The mailing list program I mentioned in my last entry works well now, and I've been paid. A few more features - fairly extensive ones - have been requested, and I'll hopefully have time to implement those (for a further payment, of course!). I would have started earlier, except there's been a disagreement over code licensing - but I think I've finally got permission to continue GPLing it (or at least I got "Thanks for the clarification; please proceed" which I think means the same). (Memo to self: sort out licensing before writing any code next time...) Thanks to aes for his help and suggestions in resolving this.
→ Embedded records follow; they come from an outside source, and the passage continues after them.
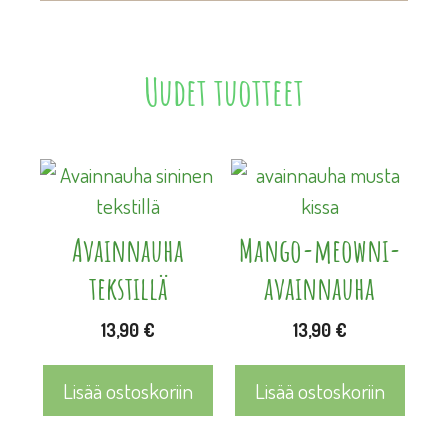
Uudet tuotteet
Avainnauha
Mango-meowni-
tekstillä
avainnauha
13,90
€
13,90
€
Lisää ostoskoriin
Lisää ostoskoriin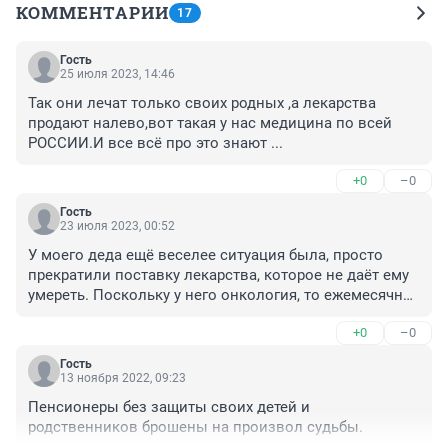
КОММЕНТАРИИ
17
Гость
25 июля 2023, 14:46
Так они лечат только своих родных ,а лекарства 
продают налево,вот такая у нас медицина по всей 
РОССИИ.И все всё про это знают ...
+0
–0
Гость
23 июля 2023, 00:52
У моего деда ещё веселее ситуация была, просто 
прекратили поставку лекарства, которое не даёт ему 
умереть. Поскольку у него онкология, то ежемесячно 
требуется вводить специальный препарат. В прошлом 
+0
–0
году его поставку прекратили. Выяснилось , что из 
бюджета деньги поступали в башфармацию, но до 
Гость
конечного получателя лекарство не доходило. 
13 ноября 2022, 09:23
Прокуратура с этим вопросом легко разобралась 
Пенсионеры без защиты своих детей и 
после нашего обращения.
родственников брошены на произвол судьбы.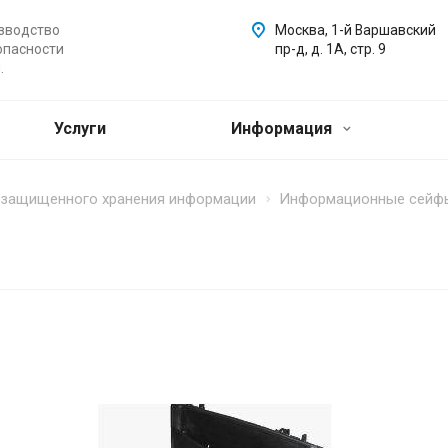
зводство
Москва, 1-й Варшавский
опасности
пр-д, д. 1А, стр. 9
.
Услуги
Информация
и защищенного хранения информации
Информационные сейфы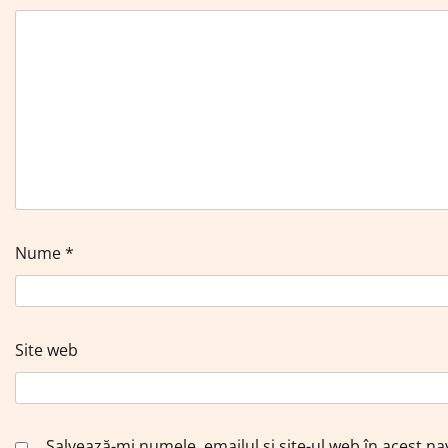
Nume
*
Site web
Salvează-mi numele, emailul și site-ul web în acest n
I've also started programming in C again - just a little bit, writing fixes for aes's calculator app - but I haven't done this for years, and have never before done any GUI work in C. Great fun. But my method of teaching myself probably means I'll end up with really bad coding style... (I suppose that's what my imminent CompSci course is for!)

The Network From Hell

A DNS server I set up a few months ago for a large, wide-area company network has started choking, complaining of excessive connections. This server is supposed to only handle DNS lookups for the Internet and for the non-Windows portion of their network (and there isn't much of that) - lookups for internal Windows machines should be handled by various NT Domain Servers before the queries get to my server. But no: it turns out that for the past couple of years, they've been doing their Windows DNS stuff completely wrong (mainly because they were using Windows NT techniques on Windows 2000 servers, I think) and this results in huge numbers of bogus queries being dumped on my server. E.g. a machine wants to find another Windows machine called "ABCD123". My server shouldn't see this request at all, since it should be handled by either a Windows NT Domain Controller or a Windows 2000 Active Directory Controller. But instead my server is thrown requests for "ABCD123.subdomain.domain.co.uk.", "ABCD123.domain.co.uk.", "ABCD123.co.uk.", "ABCD123.uk." and "ABCD123.". None of which exist. And this is happening hundreds of times a second from different machines all over the network...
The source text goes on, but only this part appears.